For those who have survived the killer quake of Friday last, it is a question of shattered dreams and all-pervading darkness. The city itself is undergoing a rapid social transformation, creating imbalances within the existing structure.

“Our city is in ruins. We have lived here for generations. But I have lost belief in the city and moving out,” said Raju Patel, a 40-year-old man who has lost his entire family, except his 10-year-old son in the quake.

But where does he go? “I do not know. But I am leaving for sure,” Patel said with a choked voice with a sense of resignation.

“I had bought the flat by saving Rs 4 lakh in the past 17 years of my service, and now during the rest of my life, I will never be able to live in my own house,” Patel says breaking into tears.

Raju Patel’s case is not an isolated one. The exodus from here may entail traversing long distances on foot as road and rail networks will take a while before it gets restored.

But there are others, who manage to put up a brave face even in the wake of the unmitigated disaster.

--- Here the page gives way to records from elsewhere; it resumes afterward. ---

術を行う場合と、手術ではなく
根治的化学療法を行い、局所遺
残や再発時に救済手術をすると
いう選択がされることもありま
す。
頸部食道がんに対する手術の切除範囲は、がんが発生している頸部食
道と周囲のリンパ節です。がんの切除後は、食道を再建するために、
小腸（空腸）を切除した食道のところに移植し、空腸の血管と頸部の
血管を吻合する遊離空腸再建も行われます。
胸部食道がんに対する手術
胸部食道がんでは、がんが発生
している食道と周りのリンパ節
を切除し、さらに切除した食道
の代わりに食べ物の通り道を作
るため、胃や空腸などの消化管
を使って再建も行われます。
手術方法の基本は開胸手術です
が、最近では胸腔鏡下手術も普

“No, I will not leave the city. And where do I go?” bemoans Rasheedbhai, a tailor in the flattened walled-city area.

There are many others like him who hope to stay put in the city. For the time being, they are all out in the open, lighting firewood to keep them warm and brave the long, chilly nights which seem endless.

The mass exodus of the rich and poor continues relentlessly with their belongings laden on trucks, tempos, tractors or any other mode of transport. They are heading towards other places in the state with a two-way traffic to and from Bhuj slowly getting more discernible.


Quake loot: one beaten to death

BARODA, Jan 31 (PTI) — An unidentified person, who allegedly tried to loot jewellery shops at Soni Market in the quake-hit Bhuj city, was beaten to death yesterday by local people, an eyewitness said.

Shailesh Parmar, a tailor from Bhuj, who has taken shelter here, said several cases of looting were reported from the quake-ravaged town and those caught stealing were being beaten up by residents.